Review: The Sign of the Don

December 10, 2013
  • Food: ★★★★☆
  • Value: ★★★☆☆
  • Vibe: ★★★☆☆
  • Cost for two: £150
21 St Swithins Lane
Tel: 020 7626 2606

If you were taking a partner out for an important occasion – an anniversary, maybe, or the death of a loved one – would you choose somewhere in the City? If the answer is yes, I give your relationship a year. You don’t deserve them. Get counselling.

Because, honestly, the Square Mile is hardly spoiled for restaurants. If you were to go to a different one every day, you’d run out of decent places before the weekend.

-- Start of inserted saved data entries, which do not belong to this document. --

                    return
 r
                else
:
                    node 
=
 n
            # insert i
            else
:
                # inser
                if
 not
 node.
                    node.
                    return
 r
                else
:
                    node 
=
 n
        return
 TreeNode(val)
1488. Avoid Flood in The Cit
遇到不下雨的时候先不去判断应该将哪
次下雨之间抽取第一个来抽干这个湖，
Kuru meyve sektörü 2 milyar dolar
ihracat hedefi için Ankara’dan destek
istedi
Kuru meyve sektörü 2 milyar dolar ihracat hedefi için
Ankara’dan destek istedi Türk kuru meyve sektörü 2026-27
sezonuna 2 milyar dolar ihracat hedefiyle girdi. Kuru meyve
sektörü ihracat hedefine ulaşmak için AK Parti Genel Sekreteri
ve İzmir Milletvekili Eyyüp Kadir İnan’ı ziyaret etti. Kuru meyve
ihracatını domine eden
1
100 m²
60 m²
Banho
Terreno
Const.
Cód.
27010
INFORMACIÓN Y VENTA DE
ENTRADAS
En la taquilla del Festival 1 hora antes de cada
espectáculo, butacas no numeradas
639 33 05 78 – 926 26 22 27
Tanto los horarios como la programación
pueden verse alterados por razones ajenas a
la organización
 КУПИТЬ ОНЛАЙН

Sweetings is good if you can stomach the queue, and the 1776 dining room around the back of One Lombard Street is OK. Between Hawksmoor and Goodman you’re covered for steak and the One New Change restaurants are mostly fine but not exactly worth writing home about (or even sending an email for that matter). After that I’m struggling: the very mention of Coq d’Argent fills me with a culinary ennui and when a colleague recently visited that City stalwart The Mercer, they advised her: “The pigeon’s not very good today, perhaps you’d prefer something else…”, which kind of says it all.

Given the prestige and wealth sloshing around the Square Mile, it seems absurd that you have to take the Central line four stops to find more than half a dozen places worth eating.

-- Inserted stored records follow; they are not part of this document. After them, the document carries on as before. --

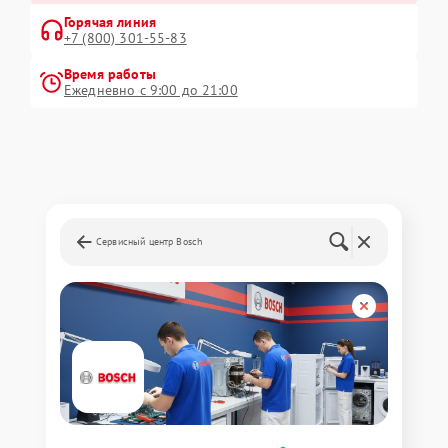
Горячая линия
+7 (800) 301-55-83
Время работы
Ежедневно с 9:00 до 21:00
Сервисный центр Bosch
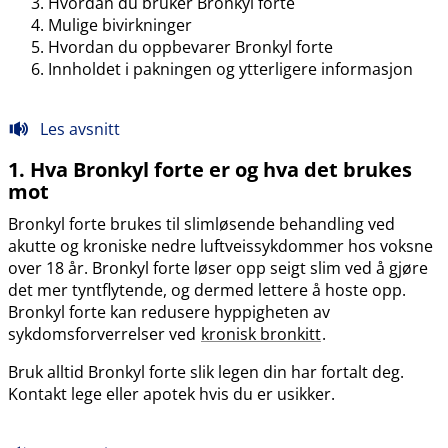
Hvordan du bruker Bronkyl forte
Mulige bivirkninger
Hvordan du oppbevarer Bronkyl forte
Innholdet i pakningen og ytterligere informasjon
Les avsnitt
1. Hva Bronkyl forte er og hva det brukes
mot
Bronkyl forte brukes til slimløsende behandling ved
akutte og kroniske nedre luftveissykdommer hos voksne
over 18 år. Bronkyl forte løser opp seigt slim ved å gjøre
det mer tyntflytende, og dermed lettere å hoste opp.
Bronkyl forte kan redusere hyppigheten av
sykdomsforverrelser ved
kronisk bronkitt
.
Bruk alltid Bronkyl forte slik legen din har fortalt deg.
Kontakt lege eller apotek hvis du er usikker.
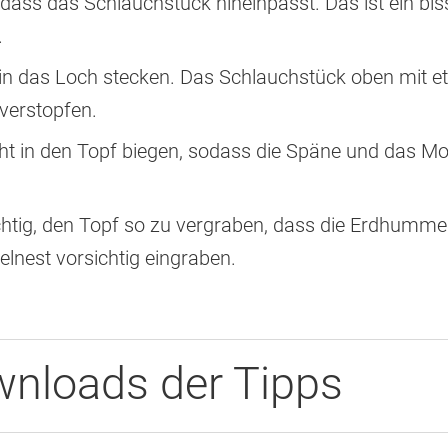
dass das Schlauchstück hineinpasst. Das ist ein biss
.
in das Loch stecken. Das Schlauchstück oben mit 
verstopfen.
t in den Topf biegen, sodass die Späne und das M
ichtig, den Topf so zu vergraben, dass die Erdhumme
nest vorsichtig eingraben.
nloads der Tipps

The City also has the Don, which is such a part of its furniture that I forgot it was there at all. I used to go all the time in a former life as a business reporter, back in the days when I was flattered that people in the PR industry wanted to take me for lunch (the folly of youth). Was the food any good? I can’t remember; my memory of those afternoons comprises of laminated results presentations for FTSE 250 companies, not the quality of the lamb.

Now the Don has opened a less formal bistro – also down St Swithins lane, a wonderfully evocative name for a street, somewhere a benevolent Tolkien character might live – called The Sign of the Don (the team is also responsible for Bleeding Heart). It’s not just an extension, either; it’s gigantic. There’s a decent-sized bar on the ground floor and a warren of tunnels and antechambers below, including several low, arched dining rooms and a wine cellar that used to be a secret passage to the Thames. You can imagine Harry Potter eating here, after he’d given up the wizarding and got a proper job auditing for PwC. There’s an emphasis on the quality of the booze (which I can vouch for – we were pleasantly sozzled by the end), reflected in the barrel stencils on the walls and the reclaimed cask-wood seating.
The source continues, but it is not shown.